March 28 saw the launch of the DVD documentary Hunting My Husband’s Killers and the book With What Remains at the Soho Hotel, London.
The film follows the quest of health worker, Lesley Bilinda, as she returns to her former home, Rwanda, ten years after the genocide in which her Tutsi husband was killed. The purpose of the trip is to try and find the killers of her husband and to offer them forgiveness. The book, written by Lesley herself, gives her reflections on the making of the film and her emotions and thoughts as she works through the possibility to forgive and the reasons for doing so.
Immensely moving
After an introduction from Ray Tostevin, the co-director of the film, there was input from Jean Whitnall, the sales and marketing director of Hodder and Stoughton, who published the book, and from Paul Brigham, the marketing director of Tearfund. Jay Knox, director of Purple Flame media who co-directed the film with Ray Tostevin, said: ‘It is a film about facing pain. It is a personal story, not a political film…that gives huge insight into human nature.’
The immensely moving clips which followed certainly revealed just how hard it was for Lesley to make this journey. In one, Lesley meets a man involved in the killing of her best friend, Anatolie. After hearing the graphic account of her friend’s death, Lesley turns to him and said: ‘As one of her friends, if I were to say to you that I forgive you for what you have done, how would you respond?’
Spotlight on forgiveness
The film and the book put the whole question of forgiveness under the spotlight. Not only did Lesley return to Rwanda to seek the killers of those she loved and offer forgiveness, she is also confronted with the brutal fact that, throughout her marriage, her husband was unfaithful to her. Interviewed by Ray Tostevin during the evening, Lesley revealed how this had increased both her understanding of the extent of human weakness and her grasp of grace. She stated: ‘We are all human beings and we all face the same pressures and temptations.’

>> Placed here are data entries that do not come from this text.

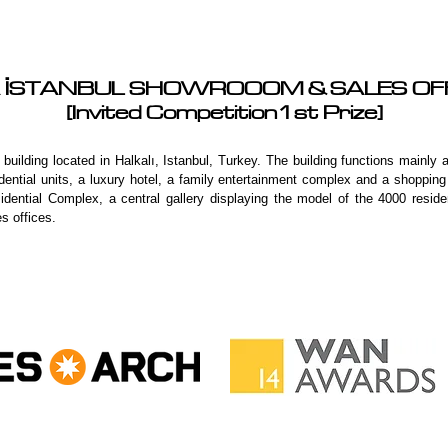
 İSTANBUL SHOWROOOM & SALES O
[Invited Competition1st Prize]
uilding located in Halkalı, Istanbul, Turkey. The building functions mainly
sidential units, a luxury hotel, a family entertainment complex and a shopp
dential Complex, a central gallery displaying the model of the 4000 residen
es offices.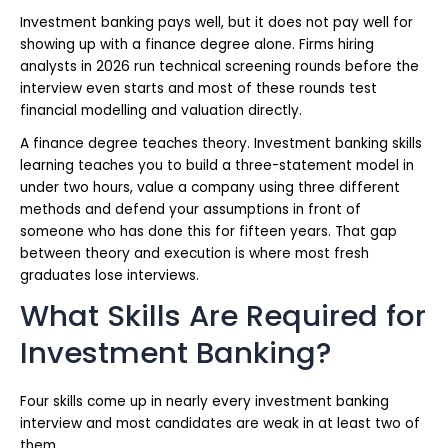
Investment banking pays well, but it does not pay well for
showing up with a finance degree alone. Firms hiring
analysts in 2026 run technical screening rounds before the
interview even starts and most of these rounds test
financial modelling and valuation directly.
A finance degree teaches theory. Investment banking skills
learning teaches you to build a three-statement model in
under two hours, value a company using three different
methods and defend your assumptions in front of
someone who has done this for fifteen years. That gap
between theory and execution is where most fresh
graduates lose interviews.
What Skills Are Required for
Investment Banking?
Four skills come up in nearly every investment banking
interview and most candidates are weak in at least two of
them.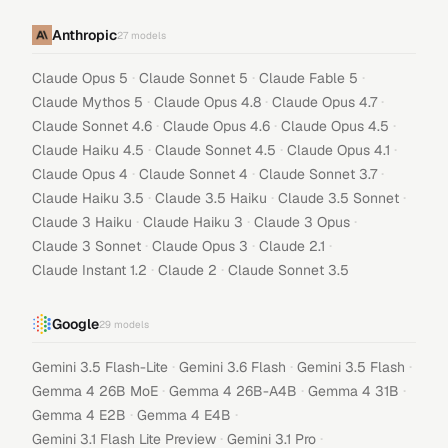
Anthropic
27
models
·
·
·
Claude Opus 5
Claude Sonnet 5
Claude Fable 5
·
·
·
Claude Mythos 5
Claude Opus 4.8
Claude Opus 4.7
·
·
·
Claude Sonnet 4.6
Claude Opus 4.6
Claude Opus 4.5
·
·
·
Claude Haiku 4.5
Claude Sonnet 4.5
Claude Opus 4.1
·
·
·
Claude Opus 4
Claude Sonnet 4
Claude Sonnet 3.7
·
·
·
Claude Haiku 3.5
Claude 3.5 Haiku
Claude 3.5 Sonnet
·
·
·
Claude 3 Haiku
Claude Haiku 3
Claude 3 Opus
·
·
·
Claude 3 Sonnet
Claude Opus 3
Claude 2.1
·
·
Claude Instant 1.2
Claude 2
Claude Sonnet 3.5
Google
29
models
·
·
·
Gemini 3.5 Flash-Lite
Gemini 3.6 Flash
Gemini 3.5 Flash
·
·
·
Gemma 4 26B MoE
Gemma 4 26B-A4B
Gemma 4 31B
·
·
Gemma 4 E2B
Gemma 4 E4B
·
·
Gemini 3.1 Flash Lite Preview
Gemini 3.1 Pro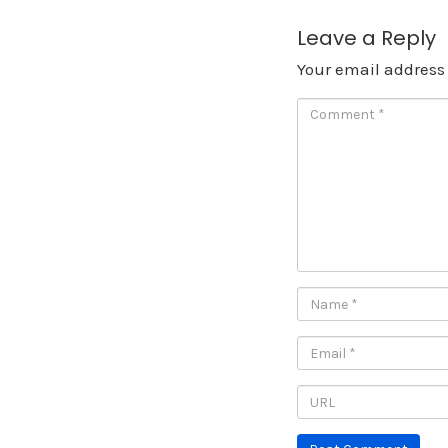
Leave a Reply
Your email address 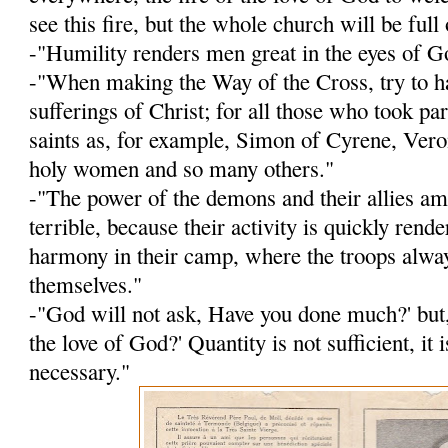
see this fire, but the whole church will be full o
-"Humility renders men great in the eyes of G
-"When making the Way of the Cross, try to h
sufferings of Christ; for all those who took p
saints as, for ex­ample, Simon of Cyrene, Veron
holy women and so many others."
-"The power of the demons and their allies a
terrible, because their activity is quickly rend
harmony in their camp, where the troops alwa
themselves."
-"God will not ask, Have you done much?' but
the love of God?' Quantity is not sufficient, it i
necessary."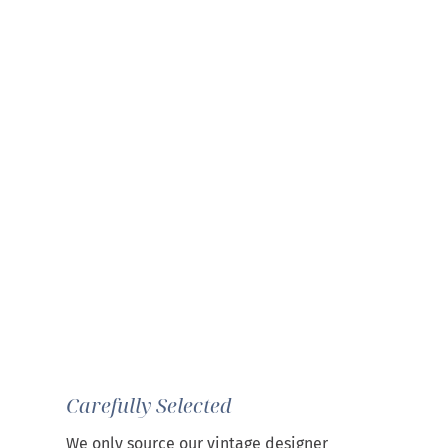
Carefully Selected
We only source our vintage designer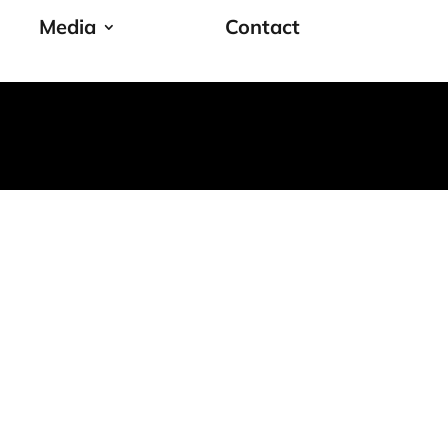
Media
Contact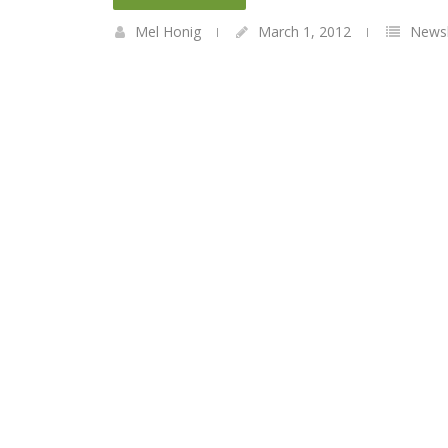
Mel Honig
March 1, 2012
Newsl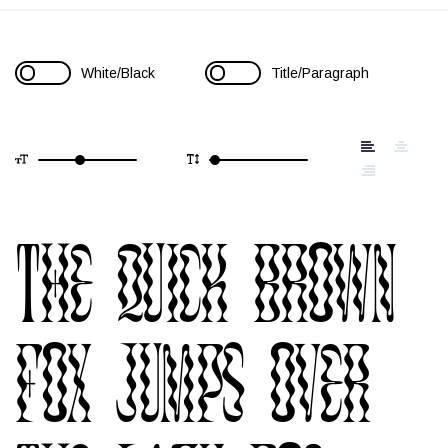
White/Black
Title/Paragraph
The quick brown
fox jumps over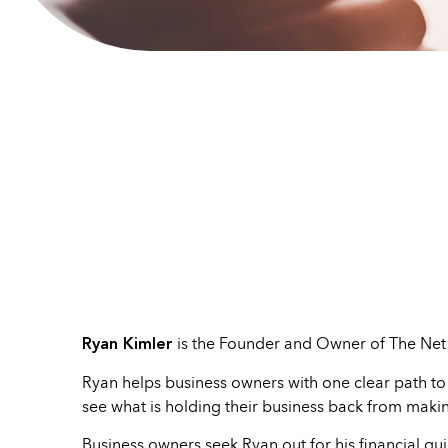
Ryan Kimler
is the Founder and Owner of The Net 
Ryan helps business owners with one clear path to
see what is holding their business back from maki
Business owners seek Ryan out for his financial gui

At the end of her book she makes a similar point:‘How easy it is to get into a blame mentality, seeing myself as completely innocent and the enemy as completely evil. I would like to think…I would have stood up against the tide of atrocities and championed the cause of peace. But would I?’ This leads Lesley to forgive. Not that this is easy and does not mean she can forget. But it is a real, grace-based forgiveness.‘To me,’ Lesley said, ‘forgiveness is… a decision of the will that stems from an awareness of my own having been forgiven by God.’
Listening to her, it struck me that she had learned at a very deep level what it means to pray ‘Forgive us our sins, as we forgive those who sin against us.’